Cystinosis is a genetic condition that causes the buildup of the amino acid “cystine” in the cells of the body is known as cystinosis. Due to the excessive accumulation of cystine in various cells, organs, tissues, including the kidneys, eyes, liver, thyroid, muscles, pancreas, brain, and white blood cells of the body are damaged. Cystinosis can be classified as a lysosomal storage disorder, a rare, multisystem genetic disorder. Generally, Cystinosis is broken down into three different forms known as nephropathic cystinosis, intermediate cystinosis and non-nephropathic (or ocular) cystinosis. The kidneys and eyes are the two organs most often affected. Nephropathic Cystinosis presents in infancy and is the most common and severe form. Early detection and prompt treatment are critical in slowing the development and progression of symptoms associated with cystinosis.

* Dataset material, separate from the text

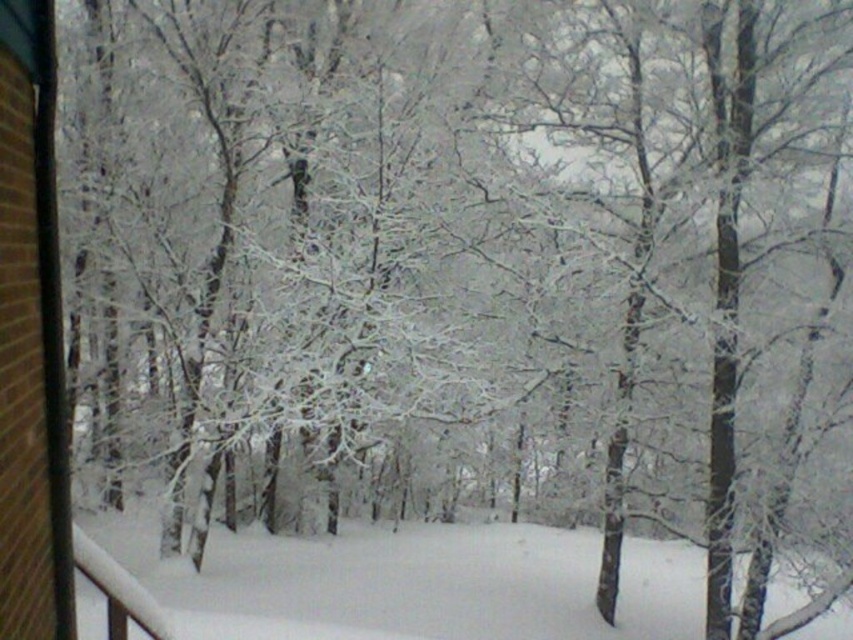 From the picture: You are standing on the porch and looking at two points in the winter scene. The first point is at coordinate (532, 596) and the second is at (35, 220). Which point is closer to you?

Point (532, 596) is further to the viewer than point (35, 220), so the second point at (35, 220) is closer to you.

From the picture: You are standing inside a building with a view of the winter scene. You notice the brown brick window at left and the white fluffy snow at center. From your position, which object is located to the right of the other?

The white fluffy snow at center is to the right of the brown brick window at left.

Cystinosis – Causes, Types, Diagnosis, and Symptoms
Cystinosis is caused by mutations of the CTNS gene and is inherited as an autosomal recessive disease. The CTNS gene contains instructions for encoding a protein called cystinosin that is required to transport the amino acid cystine out of lysosomes and into the rest of a cell. Lysosomes degrade certain proteins into their component amino acids such as cystine. Cystine is then transported out of the lysosome by cystinosin. Deficient levels of functional cystinosin result in the accumulation of cystine in the lysosomes of various tissues and organs of the body. The accumulated cystine forms crystals, which eventually damage the affected organs. Cystinosis is not something that a person can catch from another individual. It is a genetic condition, which means a child is born with it. A child can get cystinosis if both parents are carriers of the disease. A child suffers from cystinosis when the specific gene that does not work right is passed down from both parents. A parent of a child with cystinosis carries one copy of the abnormal CTNS gene. The parents are carriers and have no signs of the disease. The genetic mutation causes a defect in the transport of cystine out of the cells. The cystine crystallizes in the cell and destroys cells.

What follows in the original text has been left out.